* Your task:
Search term "politieraad": copy each line of the records that contains it.

Transcribed page contents:
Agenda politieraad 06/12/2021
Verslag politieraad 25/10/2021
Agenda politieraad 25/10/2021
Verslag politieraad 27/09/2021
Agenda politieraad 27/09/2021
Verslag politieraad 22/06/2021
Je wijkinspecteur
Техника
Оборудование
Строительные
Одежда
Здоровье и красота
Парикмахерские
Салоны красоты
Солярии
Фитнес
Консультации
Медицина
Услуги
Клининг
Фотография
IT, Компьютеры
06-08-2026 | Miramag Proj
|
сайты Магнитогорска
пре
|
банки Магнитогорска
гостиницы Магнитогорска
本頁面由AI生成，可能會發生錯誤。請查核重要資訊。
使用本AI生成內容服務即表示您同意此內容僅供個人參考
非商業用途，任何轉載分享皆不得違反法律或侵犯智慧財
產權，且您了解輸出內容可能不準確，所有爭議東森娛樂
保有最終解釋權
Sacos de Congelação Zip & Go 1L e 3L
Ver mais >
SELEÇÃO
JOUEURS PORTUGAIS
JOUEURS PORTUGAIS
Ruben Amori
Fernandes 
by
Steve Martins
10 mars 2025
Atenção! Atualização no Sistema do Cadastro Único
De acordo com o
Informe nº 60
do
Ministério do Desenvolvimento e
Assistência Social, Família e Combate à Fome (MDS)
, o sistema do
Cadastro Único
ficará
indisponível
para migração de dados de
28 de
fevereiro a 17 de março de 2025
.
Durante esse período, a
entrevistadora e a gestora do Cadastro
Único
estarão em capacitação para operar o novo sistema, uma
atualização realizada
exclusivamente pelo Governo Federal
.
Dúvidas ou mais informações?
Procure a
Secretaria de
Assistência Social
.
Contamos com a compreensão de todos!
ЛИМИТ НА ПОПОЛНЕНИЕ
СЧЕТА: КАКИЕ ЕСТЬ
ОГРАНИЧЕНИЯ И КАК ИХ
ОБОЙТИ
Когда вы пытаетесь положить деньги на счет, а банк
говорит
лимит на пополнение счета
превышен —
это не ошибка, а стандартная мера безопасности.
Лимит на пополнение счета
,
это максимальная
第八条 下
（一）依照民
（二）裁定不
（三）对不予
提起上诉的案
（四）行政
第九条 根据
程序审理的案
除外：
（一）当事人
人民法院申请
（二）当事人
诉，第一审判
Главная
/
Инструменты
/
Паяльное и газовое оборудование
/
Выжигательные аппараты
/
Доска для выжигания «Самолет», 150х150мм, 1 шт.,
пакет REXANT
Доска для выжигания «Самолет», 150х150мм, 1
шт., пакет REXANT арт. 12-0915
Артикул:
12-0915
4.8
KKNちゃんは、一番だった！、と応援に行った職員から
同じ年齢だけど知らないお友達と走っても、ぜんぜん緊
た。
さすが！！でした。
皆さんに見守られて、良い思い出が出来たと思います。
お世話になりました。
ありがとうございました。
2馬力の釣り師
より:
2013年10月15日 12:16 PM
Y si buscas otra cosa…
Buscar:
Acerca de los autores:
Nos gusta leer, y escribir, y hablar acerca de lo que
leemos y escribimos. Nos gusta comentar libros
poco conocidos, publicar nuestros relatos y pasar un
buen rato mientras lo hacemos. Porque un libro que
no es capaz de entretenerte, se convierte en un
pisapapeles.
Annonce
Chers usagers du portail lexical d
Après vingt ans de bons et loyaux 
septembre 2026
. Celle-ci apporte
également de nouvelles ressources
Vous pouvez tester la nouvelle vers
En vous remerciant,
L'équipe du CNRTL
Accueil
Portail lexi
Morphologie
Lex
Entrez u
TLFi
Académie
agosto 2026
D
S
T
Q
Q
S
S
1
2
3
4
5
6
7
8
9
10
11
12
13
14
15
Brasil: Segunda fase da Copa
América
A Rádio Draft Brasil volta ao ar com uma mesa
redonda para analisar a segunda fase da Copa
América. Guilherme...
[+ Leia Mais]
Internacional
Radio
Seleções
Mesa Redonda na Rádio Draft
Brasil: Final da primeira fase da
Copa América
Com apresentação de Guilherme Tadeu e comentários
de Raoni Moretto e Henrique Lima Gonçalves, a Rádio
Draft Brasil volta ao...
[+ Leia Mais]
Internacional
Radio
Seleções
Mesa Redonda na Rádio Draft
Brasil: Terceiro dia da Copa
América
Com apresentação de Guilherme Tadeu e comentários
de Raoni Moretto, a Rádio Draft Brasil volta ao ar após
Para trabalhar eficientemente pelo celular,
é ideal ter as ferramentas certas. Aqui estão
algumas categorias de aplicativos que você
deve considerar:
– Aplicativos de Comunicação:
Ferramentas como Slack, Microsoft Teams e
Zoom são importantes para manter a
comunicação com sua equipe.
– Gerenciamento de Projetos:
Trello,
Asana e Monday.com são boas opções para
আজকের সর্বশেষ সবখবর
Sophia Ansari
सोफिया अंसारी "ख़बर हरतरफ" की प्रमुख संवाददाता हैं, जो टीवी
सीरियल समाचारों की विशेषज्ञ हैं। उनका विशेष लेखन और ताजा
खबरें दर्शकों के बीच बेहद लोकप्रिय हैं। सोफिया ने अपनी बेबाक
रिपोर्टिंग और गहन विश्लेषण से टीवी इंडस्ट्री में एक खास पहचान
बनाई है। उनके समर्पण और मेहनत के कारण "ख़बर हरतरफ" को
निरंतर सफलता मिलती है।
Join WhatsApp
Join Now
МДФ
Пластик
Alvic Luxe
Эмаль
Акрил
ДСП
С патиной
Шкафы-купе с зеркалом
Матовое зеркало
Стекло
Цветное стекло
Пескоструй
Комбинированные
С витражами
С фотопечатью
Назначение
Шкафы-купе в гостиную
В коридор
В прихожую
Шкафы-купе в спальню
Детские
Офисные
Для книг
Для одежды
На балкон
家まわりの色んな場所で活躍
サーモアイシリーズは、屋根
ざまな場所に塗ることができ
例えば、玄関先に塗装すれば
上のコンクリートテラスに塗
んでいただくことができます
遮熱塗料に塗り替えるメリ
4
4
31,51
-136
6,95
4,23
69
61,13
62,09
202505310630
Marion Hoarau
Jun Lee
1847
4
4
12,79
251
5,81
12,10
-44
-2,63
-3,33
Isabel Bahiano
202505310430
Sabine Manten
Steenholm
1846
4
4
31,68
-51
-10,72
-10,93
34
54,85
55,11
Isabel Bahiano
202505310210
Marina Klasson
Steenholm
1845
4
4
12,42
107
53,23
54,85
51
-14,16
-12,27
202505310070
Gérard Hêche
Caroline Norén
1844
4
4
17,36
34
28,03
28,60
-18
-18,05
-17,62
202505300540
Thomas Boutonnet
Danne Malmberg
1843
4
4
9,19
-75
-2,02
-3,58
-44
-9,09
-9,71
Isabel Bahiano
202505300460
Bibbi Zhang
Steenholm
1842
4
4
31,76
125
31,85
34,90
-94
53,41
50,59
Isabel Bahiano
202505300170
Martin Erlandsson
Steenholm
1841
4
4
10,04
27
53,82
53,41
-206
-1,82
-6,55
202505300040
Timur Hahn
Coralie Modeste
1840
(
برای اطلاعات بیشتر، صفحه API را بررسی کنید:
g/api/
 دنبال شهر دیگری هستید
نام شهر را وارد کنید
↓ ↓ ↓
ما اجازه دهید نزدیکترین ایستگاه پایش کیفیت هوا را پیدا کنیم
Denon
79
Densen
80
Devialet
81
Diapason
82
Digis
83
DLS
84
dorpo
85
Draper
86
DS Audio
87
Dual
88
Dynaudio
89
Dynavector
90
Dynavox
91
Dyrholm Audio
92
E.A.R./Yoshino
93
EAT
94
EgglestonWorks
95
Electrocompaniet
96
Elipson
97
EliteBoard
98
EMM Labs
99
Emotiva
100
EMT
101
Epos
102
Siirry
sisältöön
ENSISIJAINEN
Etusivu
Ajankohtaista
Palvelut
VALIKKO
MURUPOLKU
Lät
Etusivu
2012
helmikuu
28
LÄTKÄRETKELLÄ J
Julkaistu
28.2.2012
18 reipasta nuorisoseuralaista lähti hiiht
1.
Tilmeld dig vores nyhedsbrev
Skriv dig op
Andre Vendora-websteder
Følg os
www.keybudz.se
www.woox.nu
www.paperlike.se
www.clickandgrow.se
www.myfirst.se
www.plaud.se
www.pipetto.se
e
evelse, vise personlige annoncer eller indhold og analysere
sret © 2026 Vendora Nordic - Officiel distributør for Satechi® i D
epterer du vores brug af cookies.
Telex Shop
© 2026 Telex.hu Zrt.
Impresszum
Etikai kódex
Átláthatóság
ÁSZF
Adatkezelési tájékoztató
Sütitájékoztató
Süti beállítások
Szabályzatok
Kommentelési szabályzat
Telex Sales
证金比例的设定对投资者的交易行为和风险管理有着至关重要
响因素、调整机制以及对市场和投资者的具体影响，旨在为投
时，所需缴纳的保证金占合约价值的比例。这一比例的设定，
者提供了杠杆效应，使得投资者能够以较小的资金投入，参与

* Exercise result:
Agenda politieraad 06/12/2021
Verslag politieraad 25/10/2021
Agenda politieraad 25/10/2021
Verslag politieraad 27/09/2021
Agenda politieraad 27/09/2021
Verslag politieraad 22/06/2021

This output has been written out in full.